Your instructions -> Your answer must be every line below, repeated exactly.

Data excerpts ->
_ _ _ _ _ _ _

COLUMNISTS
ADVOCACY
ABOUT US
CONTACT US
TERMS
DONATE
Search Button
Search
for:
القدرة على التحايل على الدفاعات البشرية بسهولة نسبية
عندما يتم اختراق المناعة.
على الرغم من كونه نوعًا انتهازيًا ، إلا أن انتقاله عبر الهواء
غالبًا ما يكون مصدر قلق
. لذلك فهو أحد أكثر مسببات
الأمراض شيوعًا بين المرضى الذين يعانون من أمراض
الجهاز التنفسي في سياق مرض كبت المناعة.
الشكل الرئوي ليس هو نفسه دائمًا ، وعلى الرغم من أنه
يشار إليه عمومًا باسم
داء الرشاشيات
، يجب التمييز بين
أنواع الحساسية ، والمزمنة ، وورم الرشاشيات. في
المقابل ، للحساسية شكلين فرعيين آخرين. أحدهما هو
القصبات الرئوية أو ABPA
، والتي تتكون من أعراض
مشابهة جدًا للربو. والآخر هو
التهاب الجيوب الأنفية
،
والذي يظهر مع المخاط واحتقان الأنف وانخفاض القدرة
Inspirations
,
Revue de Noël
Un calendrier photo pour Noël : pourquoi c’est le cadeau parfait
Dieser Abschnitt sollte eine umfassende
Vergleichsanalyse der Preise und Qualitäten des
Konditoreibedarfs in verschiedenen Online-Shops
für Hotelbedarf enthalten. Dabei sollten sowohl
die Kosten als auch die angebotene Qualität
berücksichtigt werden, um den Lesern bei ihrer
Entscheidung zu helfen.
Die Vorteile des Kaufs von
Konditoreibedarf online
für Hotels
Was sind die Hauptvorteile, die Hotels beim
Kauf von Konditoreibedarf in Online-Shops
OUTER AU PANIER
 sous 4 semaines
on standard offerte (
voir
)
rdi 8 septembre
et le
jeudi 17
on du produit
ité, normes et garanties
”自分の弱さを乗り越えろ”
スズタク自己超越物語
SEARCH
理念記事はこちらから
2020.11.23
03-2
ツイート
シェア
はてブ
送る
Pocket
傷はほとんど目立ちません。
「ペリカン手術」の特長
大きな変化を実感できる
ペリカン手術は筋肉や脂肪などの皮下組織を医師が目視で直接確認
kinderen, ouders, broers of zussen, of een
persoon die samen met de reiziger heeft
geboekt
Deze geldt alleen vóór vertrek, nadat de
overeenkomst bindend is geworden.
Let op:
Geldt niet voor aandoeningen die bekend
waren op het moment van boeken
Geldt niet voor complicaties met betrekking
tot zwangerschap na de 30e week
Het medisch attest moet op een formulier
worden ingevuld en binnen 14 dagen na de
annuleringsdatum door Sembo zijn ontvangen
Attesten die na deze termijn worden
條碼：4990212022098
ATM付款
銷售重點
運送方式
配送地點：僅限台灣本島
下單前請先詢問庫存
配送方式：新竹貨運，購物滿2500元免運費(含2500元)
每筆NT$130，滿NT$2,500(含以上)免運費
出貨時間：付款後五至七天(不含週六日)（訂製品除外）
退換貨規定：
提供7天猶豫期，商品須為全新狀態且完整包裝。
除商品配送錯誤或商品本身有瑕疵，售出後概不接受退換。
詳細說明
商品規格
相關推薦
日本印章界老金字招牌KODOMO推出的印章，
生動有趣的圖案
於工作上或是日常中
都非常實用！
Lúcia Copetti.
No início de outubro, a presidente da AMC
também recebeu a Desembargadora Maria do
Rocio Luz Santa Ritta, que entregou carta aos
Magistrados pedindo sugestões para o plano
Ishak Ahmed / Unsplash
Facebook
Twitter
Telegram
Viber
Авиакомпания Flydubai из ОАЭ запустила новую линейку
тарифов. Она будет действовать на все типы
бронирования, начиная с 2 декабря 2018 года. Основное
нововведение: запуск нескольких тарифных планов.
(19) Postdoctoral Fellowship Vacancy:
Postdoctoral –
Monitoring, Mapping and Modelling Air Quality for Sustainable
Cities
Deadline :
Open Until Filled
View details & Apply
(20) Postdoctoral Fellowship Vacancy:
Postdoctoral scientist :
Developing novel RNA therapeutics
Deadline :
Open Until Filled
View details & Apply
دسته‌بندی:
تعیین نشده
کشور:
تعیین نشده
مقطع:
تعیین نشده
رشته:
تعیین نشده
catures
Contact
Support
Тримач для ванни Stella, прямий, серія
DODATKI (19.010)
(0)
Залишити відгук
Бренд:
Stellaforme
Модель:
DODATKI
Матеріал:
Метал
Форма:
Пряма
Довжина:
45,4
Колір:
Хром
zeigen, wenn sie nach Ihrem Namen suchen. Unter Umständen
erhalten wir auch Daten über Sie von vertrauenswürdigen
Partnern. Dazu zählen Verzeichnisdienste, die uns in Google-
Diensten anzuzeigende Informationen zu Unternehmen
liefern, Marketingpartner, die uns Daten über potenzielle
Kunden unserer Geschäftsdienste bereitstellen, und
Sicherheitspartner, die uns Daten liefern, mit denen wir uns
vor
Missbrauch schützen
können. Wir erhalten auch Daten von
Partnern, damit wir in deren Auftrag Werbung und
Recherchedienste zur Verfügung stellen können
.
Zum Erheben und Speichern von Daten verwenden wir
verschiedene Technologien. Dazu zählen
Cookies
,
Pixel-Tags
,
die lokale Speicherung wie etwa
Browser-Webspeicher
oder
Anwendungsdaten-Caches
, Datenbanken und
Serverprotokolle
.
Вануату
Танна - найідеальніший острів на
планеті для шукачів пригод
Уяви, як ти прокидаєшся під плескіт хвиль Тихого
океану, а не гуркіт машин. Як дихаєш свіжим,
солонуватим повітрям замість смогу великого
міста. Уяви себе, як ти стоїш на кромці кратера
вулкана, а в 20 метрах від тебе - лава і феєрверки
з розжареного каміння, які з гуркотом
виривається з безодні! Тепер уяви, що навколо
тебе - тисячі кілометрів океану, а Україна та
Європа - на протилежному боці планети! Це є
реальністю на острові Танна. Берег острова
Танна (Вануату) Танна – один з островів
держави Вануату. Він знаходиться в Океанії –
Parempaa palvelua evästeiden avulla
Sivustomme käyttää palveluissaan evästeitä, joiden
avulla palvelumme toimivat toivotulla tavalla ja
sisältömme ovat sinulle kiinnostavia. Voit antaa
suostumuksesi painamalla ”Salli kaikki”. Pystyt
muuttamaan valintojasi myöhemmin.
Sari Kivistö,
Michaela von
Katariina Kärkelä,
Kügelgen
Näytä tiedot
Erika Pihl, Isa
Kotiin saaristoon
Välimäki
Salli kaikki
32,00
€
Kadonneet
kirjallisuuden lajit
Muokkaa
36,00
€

_ _ _ _ _ _ _

The answer ->
COLUMNISTS
ADVOCACY
ABOUT US
CONTACT US
TERMS
DONATE
Search Button
Search
for:
القدرة على التحايل على الدفاعات البشرية بسهولة نسبية
عندما يتم اختراق المناعة.
على الرغم من كونه نوعًا انتهازيًا ، إلا أن انتقاله عبر الهواء
غالبًا ما يكون مصدر قلق
. لذلك فهو أحد أكثر مسببات
الأمراض شيوعًا بين المرضى الذين يعانون من أمراض
الجهاز التنفسي في سياق مرض كبت المناعة.
الشكل الرئوي ليس هو نفسه دائمًا ، وعلى الرغم من أنه
يشار إليه عمومًا باسم
داء الرشاشيات
، يجب التمييز بين
أنواع الحساسية ، والمزمنة ، وورم الرشاشيات. في
المقابل ، للحساسية شكلين فرعيين آخرين. أحدهما هو
القصبات الرئوية أو ABPA
، والتي تتكون من أعراض
مشابهة جدًا للربو. والآخر هو
التهاب الجيوب الأنفية
،
والذي يظهر مع المخاط واحتقان الأنف وانخفاض القدرة
Inspirations
,
Revue de Noël
Un calendrier photo pour Noël : pourquoi c’est le cadeau parfait
Dieser Abschnitt sollte eine umfassende
Vergleichsanalyse der Preise und Qualitäten des
Konditoreibedarfs in verschiedenen Online-Shops
für Hotelbedarf enthalten. Dabei sollten sowohl
die Kosten als auch die angebotene Qualität
berücksichtigt werden, um den Lesern bei ihrer
Entscheidung zu helfen.
Die Vorteile des Kaufs von
Konditoreibedarf online
für Hotels
Was sind die Hauptvorteile, die Hotels beim
Kauf von Konditoreibedarf in Online-Shops
OUTER AU PANIER
 sous 4 semaines
on standard offerte (
voir
)
rdi 8 septembre
et le
jeudi 17
on du produit
ité, normes et garanties
”自分の弱さを乗り越えろ”
スズタク自己超越物語
SEARCH
理念記事はこちらから
2020.11.23
03-2
ツイート
シェア
はてブ
送る
Pocket
傷はほとんど目立ちません。
「ペリカン手術」の特長
大きな変化を実感できる
ペリカン手術は筋肉や脂肪などの皮下組織を医師が目視で直接確認
kinderen, ouders, broers of zussen, of een
persoon die samen met de reiziger heeft
geboekt
Deze geldt alleen vóór vertrek, nadat de
overeenkomst bindend is geworden.
Let op:
Geldt niet voor aandoeningen die bekend
waren op het moment van boeken
Geldt niet voor complicaties met betrekking
tot zwangerschap na de 30e week
Het medisch attest moet op een formulier
worden ingevuld en binnen 14 dagen na de
annuleringsdatum door Sembo zijn ontvangen
Attesten die na deze termijn worden
條碼：4990212022098
ATM付款
銷售重點
運送方式
配送地點：僅限台灣本島
下單前請先詢問庫存
配送方式：新竹貨運，購物滿2500元免運費(含2500元)
每筆NT$130，滿NT$2,500(含以上)免運費
出貨時間：付款後五至七天(不含週六日)（訂製品除外）
退換貨規定：
提供7天猶豫期，商品須為全新狀態且完整包裝。
除商品配送錯誤或商品本身有瑕疵，售出後概不接受退換。
詳細說明
商品規格
相關推薦
日本印章界老金字招牌KODOMO推出的印章，
生動有趣的圖案
於工作上或是日常中
都非常實用！
Lúcia Copetti.
No início de outubro, a presidente da AMC
também recebeu a Desembargadora Maria do
Rocio Luz Santa Ritta, que entregou carta aos
Magistrados pedindo sugestões para o plano
Ishak Ahmed / Unsplash
Facebook
Twitter
Telegram
Viber
Авиакомпания Flydubai из ОАЭ запустила новую линейку
тарифов. Она будет действовать на все типы
бронирования, начиная с 2 декабря 2018 года. Основное
нововведение: запуск нескольких тарифных планов.
(19) Postdoctoral Fellowship Vacancy:
Postdoctoral –
Monitoring, Mapping and Modelling Air Quality for Sustainable
Cities
Deadline :
Open Until Filled
View details & Apply
(20) Postdoctoral Fellowship Vacancy:
Postdoctoral scientist :
Developing novel RNA therapeutics
Deadline :
Open Until Filled
View details & Apply
دسته‌بندی:
تعیین نشده
کشور:
تعیین نشده
مقطع:
تعیین نشده
رشته:
تعیین نشده
catures
Contact
Support
Тримач для ванни Stella, прямий, серія
DODATKI (19.010)
(0)
Залишити відгук
Бренд:
Stellaforme
Модель:
DODATKI
Матеріал:
Метал
Форма:
Пряма
Довжина:
45,4
Колір:
Хром
zeigen, wenn sie nach Ihrem Namen suchen. Unter Umständen
erhalten wir auch Daten über Sie von vertrauenswürdigen
Partnern. Dazu zählen Verzeichnisdienste, die uns in Google-
Diensten anzuzeigende Informationen zu Unternehmen
liefern, Marketingpartner, die uns Daten über potenzielle
Kunden unserer Geschäftsdienste bereitstellen, und
Sicherheitspartner, die uns Daten liefern, mit denen wir uns
vor
Missbrauch schützen
können. Wir erhalten auch Daten von
Partnern, damit wir in deren Auftrag Werbung und
Recherchedienste zur Verfügung stellen können
.
Zum Erheben und Speichern von Daten verwenden wir
verschiedene Technologien. Dazu zählen
Cookies
,
Pixel-Tags
,
die lokale Speicherung wie etwa
Browser-Webspeicher
oder
Anwendungsdaten-Caches
, Datenbanken und
Serverprotokolle
.
Вануату
Танна - найідеальніший острів на
планеті для шукачів пригод
Уяви, як ти прокидаєшся під плескіт хвиль Тихого
океану, а не гуркіт машин. Як дихаєш свіжим,
солонуватим повітрям замість смогу великого
міста. Уяви себе, як ти стоїш на кромці кратера
вулкана, а в 20 метрах від тебе - лава і феєрверки
з розжареного каміння, які з гуркотом
виривається з безодні! Тепер уяви, що навколо
тебе - тисячі кілометрів океану, а Україна та
Європа - на протилежному боці планети! Це є
реальністю на острові Танна. Берег острова
Танна (Вануату) Танна – один з островів
держави Вануату. Він знаходиться в Океанії –
Parempaa palvelua evästeiden avulla
Sivustomme käyttää palveluissaan evästeitä, joiden
avulla palvelumme toimivat toivotulla tavalla ja
sisältömme ovat sinulle kiinnostavia. Voit antaa
suostumuksesi painamalla ”Salli kaikki”. Pystyt
muuttamaan valintojasi myöhemmin.
Sari Kivistö,
Michaela von
Katariina Kärkelä,
Kügelgen
Näytä tiedot
Erika Pihl, Isa
Kotiin saaristoon
Välimäki
Salli kaikki
32,00
€
Kadonneet
kirjallisuuden lajit
Muokkaa
36,00
€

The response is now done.